Runway's $0 pricing likely indicates either a freemium model or unpublished pricing tiers, while Kling's $70,000/M output cost translates to roughly $0.07 per generated video assuming 1000 tokens per video. For production workloads generating 1000 videos daily, Kling would cost $2,100/month, making the 60% better performance (16 vs 10 score) potentially worthwhile for quality-critical applications.
The 0-token context window for both models indicates they don't maintain conversation state or allow iterative refinement like LLMs do. This architectural constraint means users can't reference previous generations or build on prior outputs, forcing single-shot prompting strategies that may explain why even the #1 ranked model only scores 16/100.

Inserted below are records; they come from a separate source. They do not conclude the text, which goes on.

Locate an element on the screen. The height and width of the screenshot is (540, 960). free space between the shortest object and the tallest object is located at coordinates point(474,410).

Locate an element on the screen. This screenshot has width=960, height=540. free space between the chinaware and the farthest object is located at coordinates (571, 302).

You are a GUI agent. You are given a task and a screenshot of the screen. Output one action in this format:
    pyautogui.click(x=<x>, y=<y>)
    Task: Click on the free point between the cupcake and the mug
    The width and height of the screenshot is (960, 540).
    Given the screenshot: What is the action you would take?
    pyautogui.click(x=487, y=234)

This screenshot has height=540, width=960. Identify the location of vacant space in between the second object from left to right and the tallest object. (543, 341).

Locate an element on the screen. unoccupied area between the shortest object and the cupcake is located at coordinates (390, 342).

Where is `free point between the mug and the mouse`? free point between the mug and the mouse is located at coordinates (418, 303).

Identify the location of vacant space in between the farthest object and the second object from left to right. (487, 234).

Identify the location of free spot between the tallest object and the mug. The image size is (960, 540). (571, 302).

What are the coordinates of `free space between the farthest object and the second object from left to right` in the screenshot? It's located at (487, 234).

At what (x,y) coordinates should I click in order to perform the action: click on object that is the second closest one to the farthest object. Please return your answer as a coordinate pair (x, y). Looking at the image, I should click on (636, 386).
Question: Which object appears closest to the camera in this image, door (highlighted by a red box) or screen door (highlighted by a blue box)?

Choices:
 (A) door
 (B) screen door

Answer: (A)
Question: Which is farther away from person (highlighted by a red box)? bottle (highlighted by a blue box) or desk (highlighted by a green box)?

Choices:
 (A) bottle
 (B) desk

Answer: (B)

Migration only makes sense for teams where the 6-point score improvement justifies the jump from $0 to $70,000/M pricing. Since both offer identical text-to-video capabilities with no API differences (0 context, 0 max output), the switch is purely a quality-versus-cost calculation where Kling needs to deliver 60% better results to match its higher ranking.

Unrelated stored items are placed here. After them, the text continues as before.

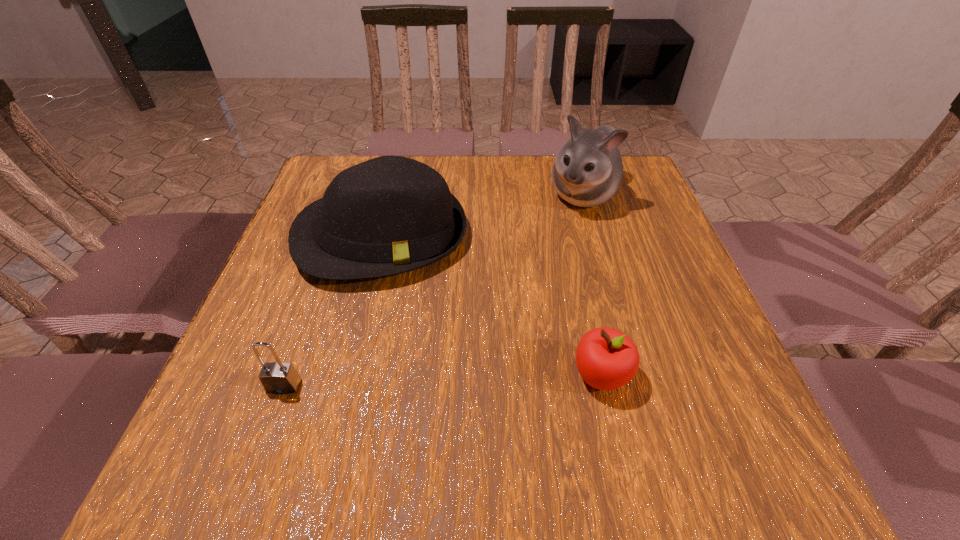 Locate an element on the screen. The image size is (960, 540). vacant space that is in between the padlock and the apple is located at coordinates coord(443,380).

Locate an element on the screen. The width and height of the screenshot is (960, 540). free spot between the hamster and the padlock is located at coordinates pyautogui.click(x=433, y=291).

The height and width of the screenshot is (540, 960). What are the coordinates of `vacant space that is in between the tallest object and the fedora` in the screenshot? It's located at (482, 215).

Find the location of a particular element. The image size is (960, 540). unoccupied area between the apple and the hamster is located at coordinates (592, 285).

The width and height of the screenshot is (960, 540). In order to click on free space between the padlock and the apple in this screenshot , I will do `click(443, 380)`.

This screenshot has width=960, height=540. Identify the location of object that is the third closest to the apple. (278, 377).

Locate which object ranks third in proximity to the hamster. Please provide its 2D coordinates. Your answer should be formatted as a tuple, i.e. [(x, y)], where the tuple contains the x and y coordinates of a point satisfying the conditions above.

[(278, 377)]

This screenshot has height=540, width=960. I want to click on free point that satisfies the following two spatial constraints: 1. on the front side of the third shortest object; 2. on the left side of the apple, so click(347, 375). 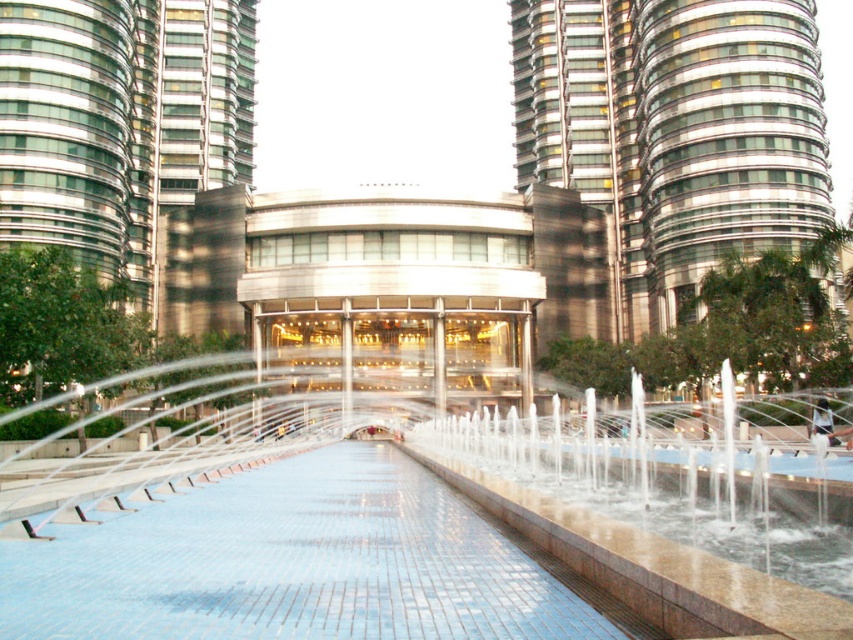 You are a drone operator tasked with flying a drone from the white glossy water at center to the glassy steel skyscraper at upper right. The drone has a maximum flight range of 50 meters. Based on the scene, can the drone reach its destination without needing to recharge?

The distance between the white glossy water at center and the glassy steel skyscraper at upper right is 50.42 meters, which exceeds the drone operator drone operator drone operator drone operator drone operator drone operator drone operator drone operator drone operator drone operator drone operator drone operator drone operator drone operator drone operator drone operator drone operator drone operator drone operator drone operator drone operator drone operator drone operator drone operator drone operator 5

You are standing in the plaza and want to walk to the entrance of the lower building. There are two points marked on the plaza. Which point is closer to you, point (x=148, y=376) or point (x=717, y=257)?

Point (x=148, y=376) is closer to the viewer than point (x=717, y=257), so the closer point is point (x=148, y=376). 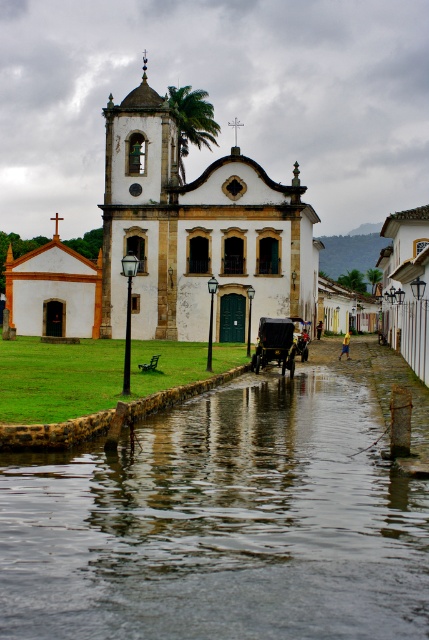 Question: Which is nearer to the clear water at lower center?

Choices:
 (A) green leafy palm tree at upper center
 (B) green leafy palm tree at center
 (C) white stucco church at center

Answer: (C)

Question: From the image, what is the correct spatial relationship of clear water at lower center in relation to shiny black cart at center?

Choices:
 (A) above
 (B) below

Answer: (B)

Question: Which point appears closest to the camera in this image?

Choices:
 (A) (259, 340)
 (B) (369, 276)

Answer: (A)

Question: Considering the real-world distances, which object is farthest from the clear water at lower center?

Choices:
 (A) green leafy palm tree at upper center
 (B) white stucco church at center
 (C) shiny black cart at center
 (D) green leafy palm tree at center

Answer: (D)

Question: Is clear water at lower center below shiny black cart at center?

Choices:
 (A) no
 (B) yes

Answer: (B)

Question: Can you confirm if green leafy palm tree at upper center is smaller than shiny black cart at center?

Choices:
 (A) yes
 (B) no

Answer: (B) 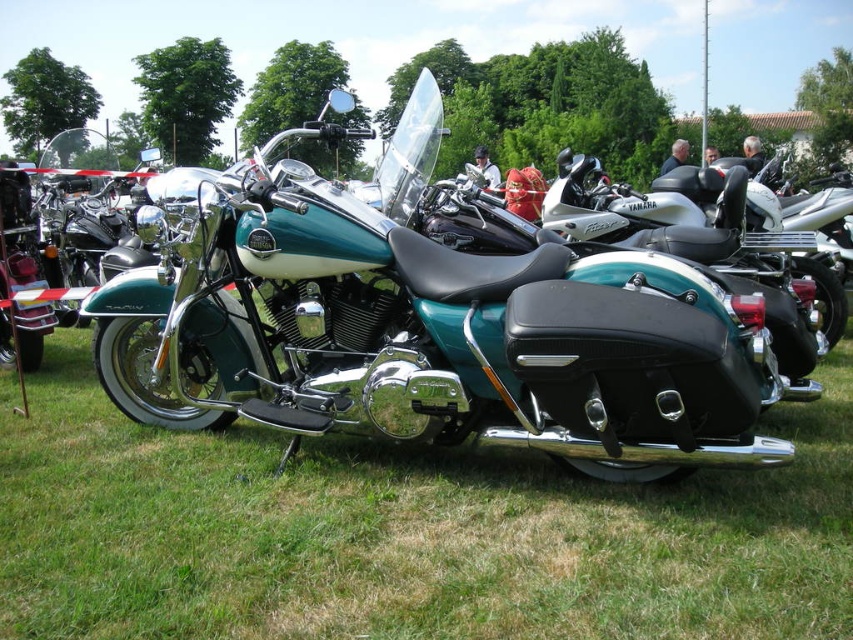 Question: Does green grass at center have a greater width compared to teal metallic motorcycle at center?

Choices:
 (A) no
 (B) yes

Answer: (B)

Question: Among these points, which one is nearest to the camera?

Choices:
 (A) (711, 168)
 (B) (254, 550)
 (C) (294, 188)

Answer: (B)

Question: Among these objects, which one is farthest from the camera?

Choices:
 (A) teal matte/silver motorcycle at center
 (B) teal metallic motorcycle at center
 (C) green grass at center

Answer: (A)

Question: Is green grass at center closer to camera compared to teal metallic motorcycle at center?

Choices:
 (A) no
 (B) yes

Answer: (B)

Question: Can you confirm if teal metallic motorcycle at center is positioned above teal matte/silver motorcycle at center?

Choices:
 (A) yes
 (B) no

Answer: (B)

Question: Which object appears closest to the camera in this image?

Choices:
 (A) teal metallic motorcycle at center
 (B) green grass at center
 (C) teal matte/silver motorcycle at center

Answer: (B)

Video generation models face fundamentally harder evaluation criteria than text models, with scores reflecting challenges in temporal consistency, physics simulation, and prompt interpretation. The narrow 6-point gap between #1 and #3 ranked models, combined with identical capability sets, suggests the entire video generation category is still in early stages where even premium models like Kling at $70,000/M struggle to break 20/100.